Roberts was invited back to campus by the Pre-Law Center to discuss the current labor dispute facing the National Football League, a topic he has addressed recently in articles for major media organizations such as “The New York Times” and “The Washington Post.”

“Dean Roberts is one of the foremost sports law experts in the country. We were fortunate to have such a distinguished alum visit us and speak about a timely topic that was of interest to students immersed in two of Bradley’s newest programs – pre-law and sports communication,” said Maria Vertuno, director of Bradley’s Pre-Law Center.

His message to the Bradley community regarding the potential for a disrupted 2011 NFL season belies the sensational language circulating American media and the fears of football fans across the country.

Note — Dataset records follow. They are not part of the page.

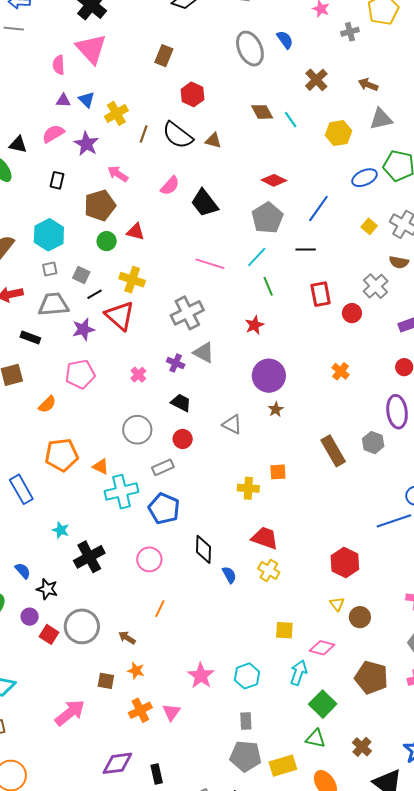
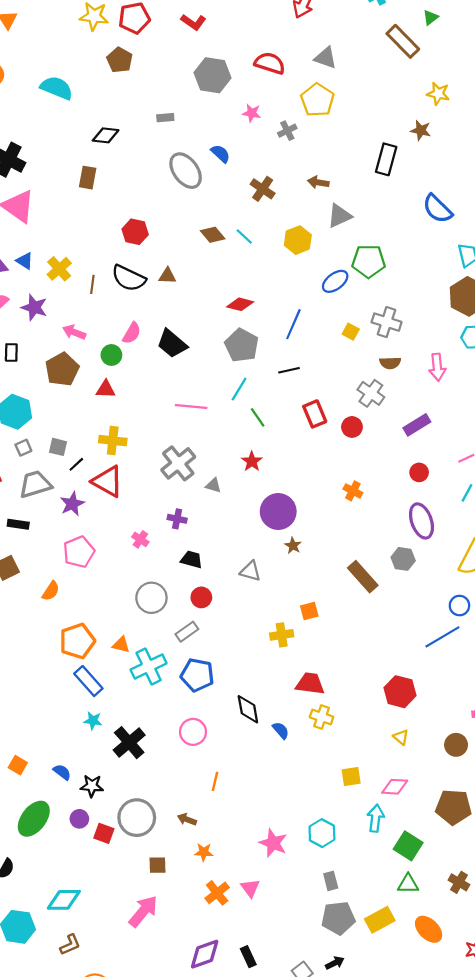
brown rectangle: (164, 56) -> (88, 178), moved
green circle: (107, 241) -> (111, 355), moved
gray triangle: (204, 353) -> (213, 485), moved, size x0.7
blue rectangle: (21, 489) -> (88, 681), moved
brown circle: (360, 617) -> (456, 745), moved
brown square: (106, 681) -> (157, 865), moved

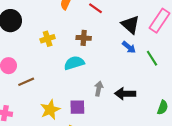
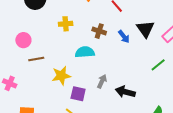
blue arrow: (129, 47) -> (124, 37), moved
green line: (152, 58) -> (158, 65), turned 70
yellow star: (50, 110) -> (61, 76), moved

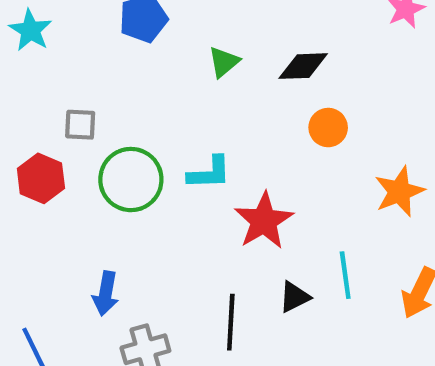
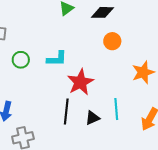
green circle: (131, 180) -> (21, 60), size x0.6
black line: (231, 322) -> (66, 112), moved

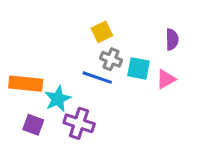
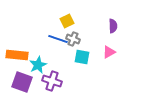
cyan square: (138, 68) -> (82, 57), moved
blue line: (97, 78) -> (58, 39), moved
purple square: (33, 125) -> (22, 82), size x1.5

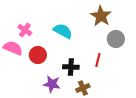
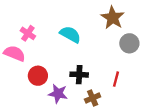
red circle: (38, 55) -> (38, 76), moved
red line: (98, 60) -> (116, 79), moved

“I don’t think it’s a big deal, and I seriously doubt any games will be lost as a result,” said Roberts. “This is just typical, hard-nosed bargaining and right now neither side has any reason to compromise. I think we’ll see a deal in late summer, so don’t panic if training camps are pushed back a couple weeks.”

Whether or not the negotiations proceed as Roberts predicts, he finds the issue “fascinating.” He spent about 30 minutes Wednesday breaking down the legalese and complexities affecting the division of the NFL’s $9.3 billion revenue stream. He also touched on impending National Basketball Association contract negotiations, which he said are much more likely to result in a loss of games, and perhaps the entire 2011-2012 season. And in reference to the ever-controversial college football Bowl Championship Series, he had bad news for the legions of BCS detractors: don’t expect anything to change. 

Pointing to areas of law that apply only to the sports industry and to the political power wielded by big-time collegiate coaches, Roberts said the influence of sports on society cannot be overstated – the very reason Bradley developed a one-of-a-kind sports communication program three years ago.

“Sports are an amazing part of our culture, a very powerful cultural phenomenon,” he said.